Sejak memasuki era reformasi, konsep demokrasi semakin nyata
didengungkan. Hal ini terlihat dari kebebasan pers dan kebebasan berpendapat di kalangan masyarakat dalam mengkritik pemerintah. Dicabutnya larangan ekspresi budaya Tionghoa oleh Presiden RI ke-4 Abdurrahman Wahid menandakan bahwa prinsip Demokrasi Pancasila masih diminati oleh bangsa ini. Namun di sisi lain, era reformasi juga membawa dilema untuk bangsa ini. Salah satunya adalah karena kebebasan berpendapat kerap disalahgunakan sebagai penegasan terhadap identitas kelompok tertentu atas nama mayoritas.
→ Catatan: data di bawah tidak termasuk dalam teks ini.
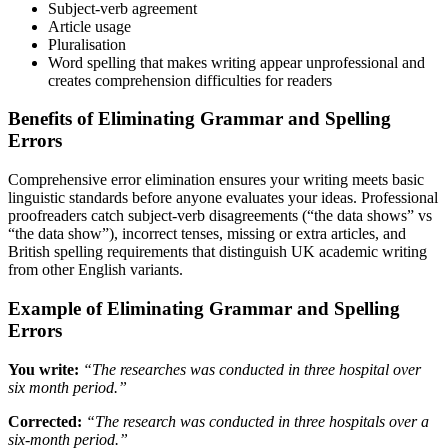
Subject-verb agreement
Article usage
Pluralisation
Word spelling that makes writing appear unprofessional and
creates comprehension difficulties for readers
Benefits of Eliminating Grammar and Spelling
Errors
Comprehensive error elimination ensures your writing meets basic
linguistic standards before anyone evaluates your ideas. Professional
proofreaders catch subject-verb disagreements (“the data shows” vs
“the data show”), incorrect tenses, missing or extra articles, and
British spelling requirements that distinguish UK academic writing
from other English variants.
Example of Eliminating Grammar and Spelling
Errors
You write:
“The researches was conducted in three hospital over
six month period.”
Corrected:
“The research was conducted in three hospitals over a
six-month period.”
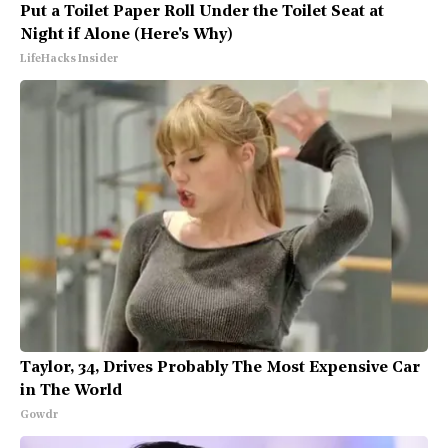
Put a Toilet Paper Roll Under the Toilet Seat at
Night if Alone (Here's Why)
LifeHacks Insider
Taylor, 34, Drives Probably The Most Expensive Car
in The World
Gowdr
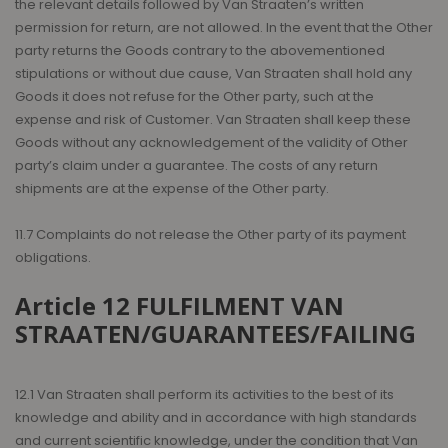
the relevant details followed by Van Straaten’s written
permission for return, are not allowed. In the event that the Other
party returns the Goods contrary to the abovementioned
stipulations or without due cause, Van Straaten shall hold any
Goods it does not refuse for the Other party, such at the
expense and risk of Customer. Van Straaten shall keep these
Goods without any acknowledgement of the validity of Other
party’s claim under a guarantee. The costs of any return
shipments are at the expense of the Other party.
11.7 Complaints do not release the Other party of its payment
obligations.
Article 12 FULFILMENT VAN
STRAATEN/GUARANTEES/FAILING
12.1 Van Straaten shall perform its activities to the best of its
knowledge and ability and in accordance with high standards
and current scientific knowledge, under the condition that Van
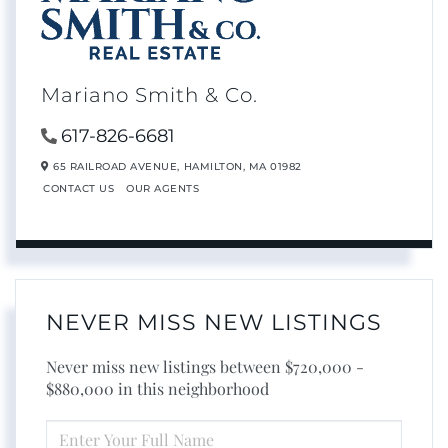
Mariano Smith & Co.
617-826-6681
65 RAILROAD AVENUE,
HAMILTON,
MA
01982
CONTACT US
OUR AGENTS
NEVER MISS NEW LISTINGS
Never miss new listings between $720,000 -
$880,000 in this neighborhood
ENTER
FULL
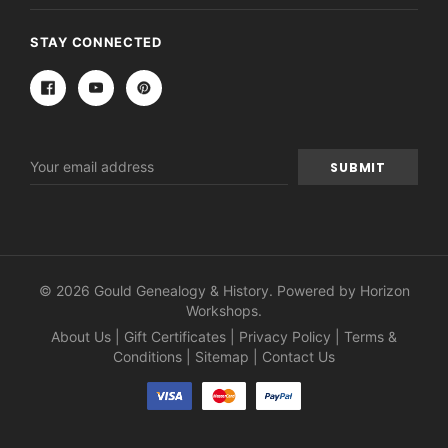
STAY CONNECTED
Email
Address
© 2026 Gould Genealogy & History. Powered by
Horizon
Workshops
.
About Us
|
Gift Certificates
|
Privacy Policy
|
Terms &
Conditions
|
Sitemap
|
Contact Us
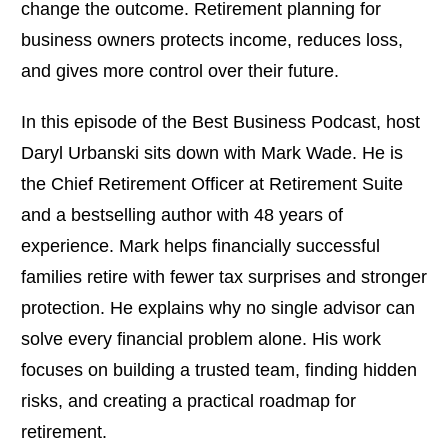
change the outcome. Retirement planning for
business owners protects income, reduces loss,
and gives more control over their future.
In this episode of the Best Business Podcast, host
Daryl Urbanski sits down with Mark Wade. He is
the Chief Retirement Officer at Retirement Suite
and a bestselling author with 48 years of
experience. Mark helps financially successful
families retire with fewer tax surprises and stronger
protection. He explains why no single advisor can
solve every financial problem alone. His work
focuses on building a trusted team, finding hidden
risks, and creating a practical roadmap for
retirement.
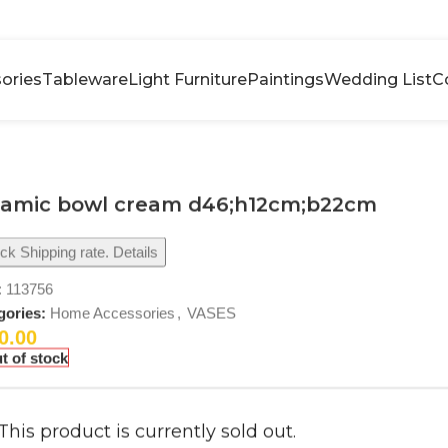
ories
Tableware
Light Furniture
Paintings
Wedding List
C
ramic bowl cream d46;h12cm;b22cm
k Shipping rate. Details
:
113756
gories:
Home Accessories
,
VASES
0.00
t of stock
This product is currently sold out.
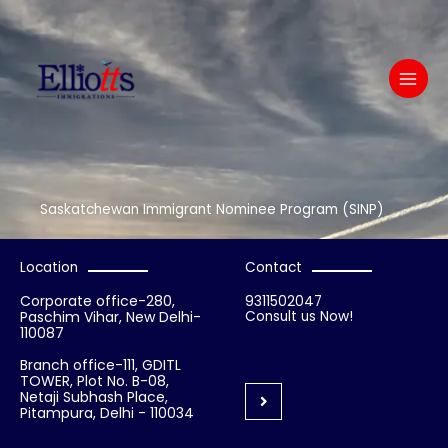
Skip
to
content
Saskatchewan Immigrant Nominee Program (SINP)
Location
Contact
Corporate office-280,
9311502047
Paschim Vihar, New Delhi-
Consult us Now!
110087
Branch office-111, GDITL
TOWER, Plot No. B-08,
Netaji Subhash Place,
Pitampura, Delhi - 110034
Hal tersebut tentunya menjadi permasalahan tersendiri bagi bangsa ini dan secara potensial ini dapat mencederai hakikat Demokrasi Pancasila. Sebagai contohnya, banyak kita temukan konflik berbasis perbedaan agama dan budaya terjadi di masyarakat, maraknya ujaran kebencian terhadap kelompok minoritas, serta bermunculannya ideologi intoleran dan kejahatan terorisme.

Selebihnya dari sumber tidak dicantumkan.